Oh man-- I almost want to say not even to read this review and just go and pick up the book yourself right now because it's that good. And it's good in a way where it doesn't have to shove anything into your face like some pretentious little narcissistic prick would to try to make you pay attention. You're basically getting the opportunity to look into the lives of other characters as they go along their daily lives--their unique and fantastical daily lives nonetheless--and you get to witness the normal way things are run come apart at the seams throughout the pages of this book.

It's beautiful. The characters are beautiful. The settings are beautiful. The pegasi are beautiful. The humans (for the most part) are beautiful. You need to step into this world to experience it for yourself.

But I'm mindlessly rambling and I'm aware of it, so let me try to focus my thoughts.

The very best part of this book is thankfully the focal point of this book as well: Princess Sylviianel and her bound pegasus, Ebon. The entire point of the story is that there is an alliance between humans and pegasi, and to maintain this alliance, it has become custom over the centuries to have the king, queen, and other members of the noble family "bound" by magic to a pegasus partner that is supposed to act like their closest ally and friend with the opposite species. However, because communication between the two species is still flimsy, even with the feeble help of translators, these 'bound' companions have never been anything of merit. Some few, like the main characters' fathers, have a closer friendship to their bound companions: the King of the humans and the King of the pegasi are bound to one another and said to almost be able to communicate with one another without the use of Speakers (their official translators). Everything changes when from the very first moment that Sylvi meets her pegasus, they realize they can hear one another and speak to one another mentally--something akin to telepathically. Of course, everyone at court notices and soon everyone of both the species knows this.

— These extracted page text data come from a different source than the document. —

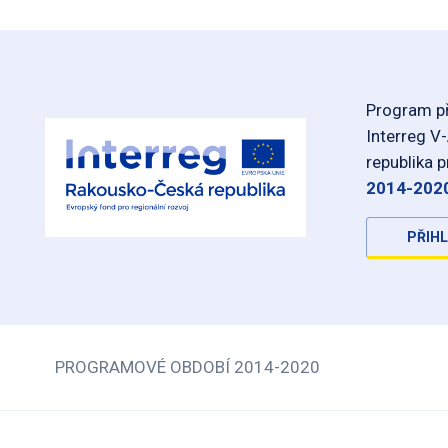
Program př
Interreg V
republika 
2014-202
PŘIHL
PROGRAMOVÉ OBDOBÍ 2014-2020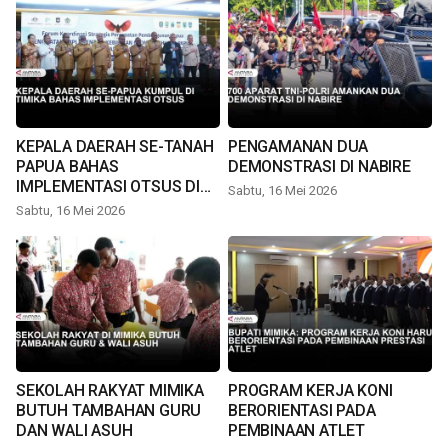
KEPALA DAERAH SE-TANAH
PENGAMANAN DUA
PAPUA BAHAS
DEMONSTRASI DI NABIRE
IMPLEMENTASI OTSUS DI
Sabtu, 16 Mei 2026
TIMIKA
Sabtu, 16 Mei 2026
SEKOLAH RAKYAT MIMIKA
PROGRAM KERJA KONI
BUTUH TAMBAHAN GURU
BERORIENTASI PADA
DAN WALI ASUH
PEMBINAAN ATLET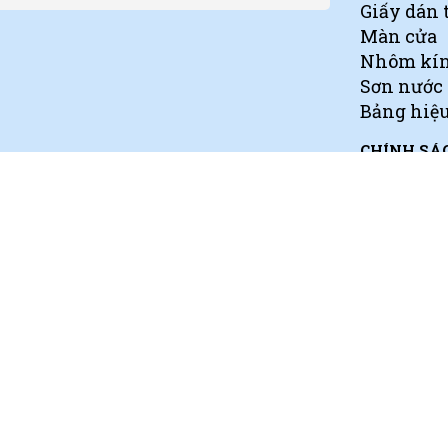
Giấy dán 
Màn cửa
Nhôm kí
Sơn nước
Bảng hiệ
CHÍNH SÁ
Chính sá
© 2025
Thạch cao Hoàng Gia Thanh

The book unravels from there through drama and wonder and eventual chaos which is a delight to read and makes for a very well-paced story. McKinley knows how to write a plot that will suck you in, but also awe you with its wonders. For that alone I recommend reading her books.

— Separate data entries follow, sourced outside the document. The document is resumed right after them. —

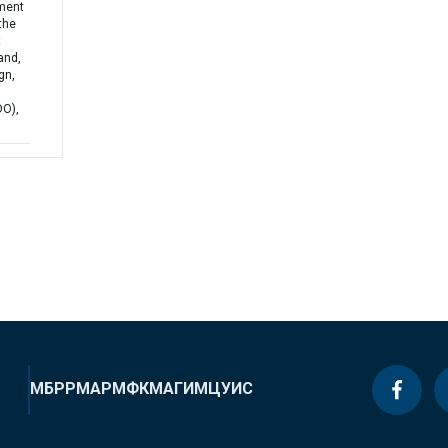
ment
the
t
and,
gn,
DO),
МБРР
МАР
МФК
МАГИ
МЦУИС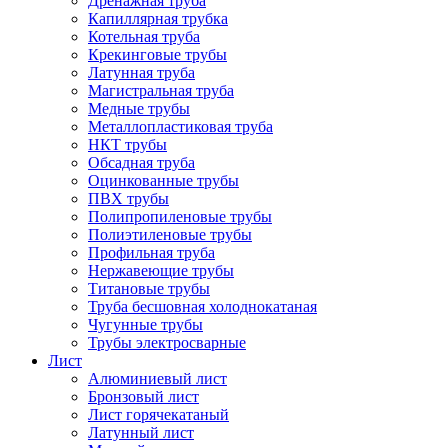
Дренажная труба
Капиллярная трубка
Котельная труба
Крекинговые трубы
Латунная труба
Магистральная труба
Медные трубы
Металлопластиковая труба
НКТ трубы
Обсадная труба
Оцинкованные трубы
ПВХ трубы
Полипропиленовые трубы
Полиэтиленовые трубы
Профильная труба
Нержавеющие трубы
Титановые трубы
Труба бесшовная холоднокатаная
Чугунные трубы
Трубы электросварные
Лист
Алюминиевый лист
Бронзовый лист
Лист горячекатаный
Латунный лист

But the pinnacle for me throughout this book was this relationship between Syl and Ebon that slowly, gradually developed. The humans have all these rules about respecting pegasi and what not to do--like they cannot touch them, or they cannot EVER fly on their backs (though that's because the pegasi are built like birds and cannot bear a human's weight)--and so on. Throughout this book though, you just see how these two essential kids (Sylvi being twelve and Ebon being fourteen at the beginning of the book) start to become best of friends. And you read through four years of their time together where slowly but surely the lines begin to blur between them and they start to become less like officials who happen to be working together, and more and more like they're two parts of the same whole.

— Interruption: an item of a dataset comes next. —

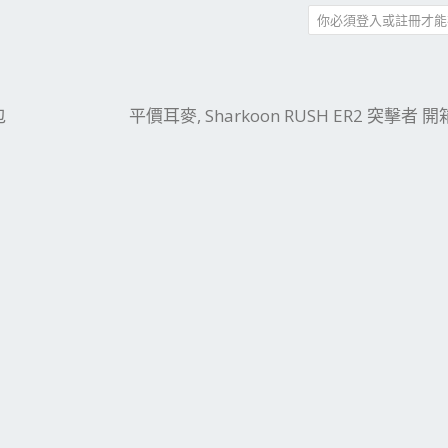
你必須登入或註冊才能
件
結
包
平價耳麥, Sharkoon RUSH ER2 突擊者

Seeing parts where Sylvi leans into Ebon, where they just lie together for hours talking, or how she keeps her hand always wrapped in his mane and her body right up against his side, how he wraps his wing around her or touches her face and hair with his muzzle... these become interactions of beauty and felt so blissfully romantic to me. I literally began to fall in love with them. Not as separate entities, but of them together. For them to be apart is so unnatural, and that's the most magnificent part of the book: because McKinley builds it up so well that after a certain point, you yourself as the reader realize that you can't imagine them being separate either. It isn't natural to think of them as ever being apart. They're always together. And that's how it should be, your heart tells you.

It's a book of magic, reading how those two grow so close and develop a relationship, a friendship of such beauty that you can barely find the words to express over it. Because they're beautiful to see, and you want to see it go on forever.

Of course things happen in the book and all that is good about this is also new to everyone else, which makes people angry. And that's just one part of where trouble comes into play in this book.

And when I got to the ending-- I was heartbroken. Thank God there's a second book coming out, because if there wasn't, I think I'd be devastated. In fact, I'm still devastated! And the moment I hear that sequel is out, I'm getting it. Because this is a series that I absolutely must continue to the end. You don't just paint this beautiful picture and then leave us hanging for nothing! It's going to be rough and hard and painful and crazy and there is probably going to be even more heartache on the horizon once that second book comes out, but by golly, if you haven't read this one yet, you had better read this book. Pegasus is masterfully told and you'll love every bit of the storytelling, the subliminal threat and mystery, the wonderful, rich characters, and the awe inspiring relationships that they share.

This one is a definite read, and even a definite buy. If you love any fantasy or medieval tales, or especially anything to do with mythical creatures, buy this. I can't recommend it enough. This is a book you're not going to regret reading or getting.